In enforcement and risk management terms, these limitations mean that documentation and process controls are essential. Legal teams should ensure that stabilisation programmes, dealing records, and counterparty eligibility checks are aligned with the statutory definitions. For example, the “sophisticated investor” concept is a defined legal status under the SFA; therefore, firms should confirm investor qualification and retain evidence. Similarly, the “30 days from the date of issue” requirement requires accurate identification of the issue date and careful monitoring of dealing dates.

Finally, the Regulations illustrate how MAS uses subsidiary legislation to tailor exemptions to particular transactions.

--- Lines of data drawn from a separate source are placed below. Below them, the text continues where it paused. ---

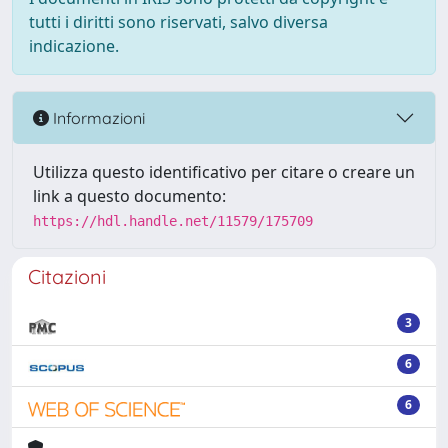
tutti i diritti sono riservati, salvo diversa
indicazione.
Informazioni
Utilizza questo identificativo per citare o creare un
link a questo documento:
https://hdl.handle.net/11579/175709
Citazioni
3
6
6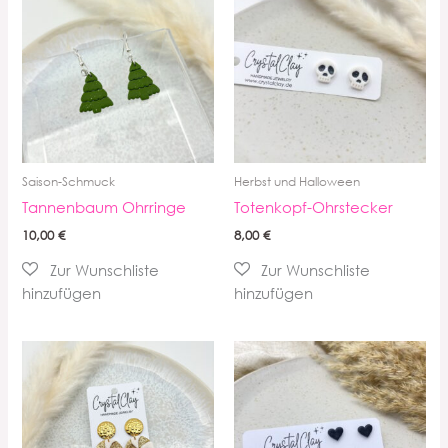
Saison-Schmuck
Herbst und Halloween
Tannenbaum Ohrringe
Totenkopf-Ohrstecker
10,00
€
8,00
€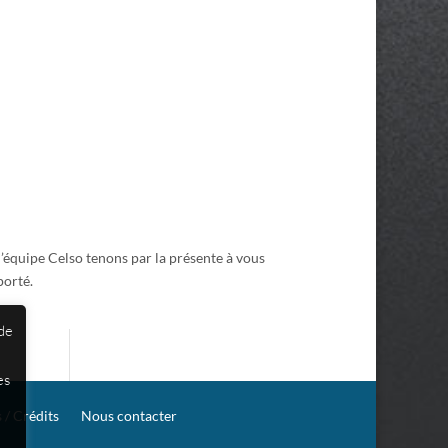
 l’équipe Celso tenons par la présente à vous
porté.
 de
es
 / Crédits
Nous contacter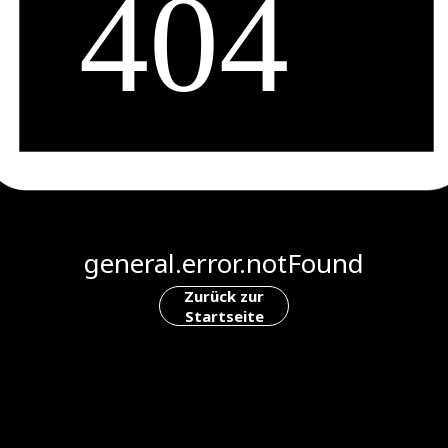
general.error.notFound
Zurück zur
Startseite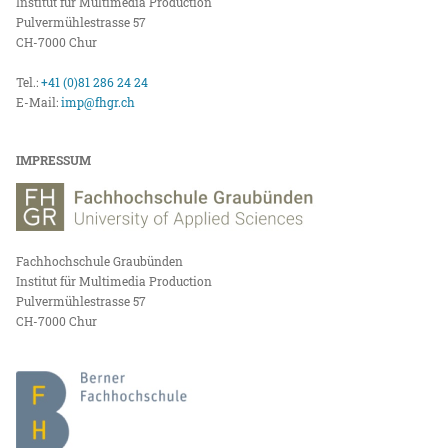
Institut für Multimedia Production
Pulvermühlestrasse 57
CH-7000 Chur
Tel.:
+41 (0)81 286 24 24
E-Mail:
imp@fhgr.ch
IMPRESSUM
Fachhochschule Graubünden
Institut für Multimedia Production
Pulvermühlestrasse 57
CH-7000 Chur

For market participants, this is a reminder that stabilisation legality may depend on transaction-specific regulatory instruments, not only on general market conduct principles.

  • Securities and Futures Act (Cap. 289) — particularly sections 197, 198, 274, 275(2), and the exemption-making power in section 337(1).
  • Futures Act (as referenced in the provided metadata context)
  • Stabilising Act (as referenced in the provided metadata context)
  • Legislation Timeline (for version control and current status as at 27 March 2026)

Source Documents

This article provides an overview of the Securities and Futures (Market Conduct) (Exemption for Stabilising Action in respect of Dealings in Notes) (No. 9) Regulations 2005 for legal research and educational purposes. It does not constitute legal advice. Readers should consult the official text for authoritative provisions.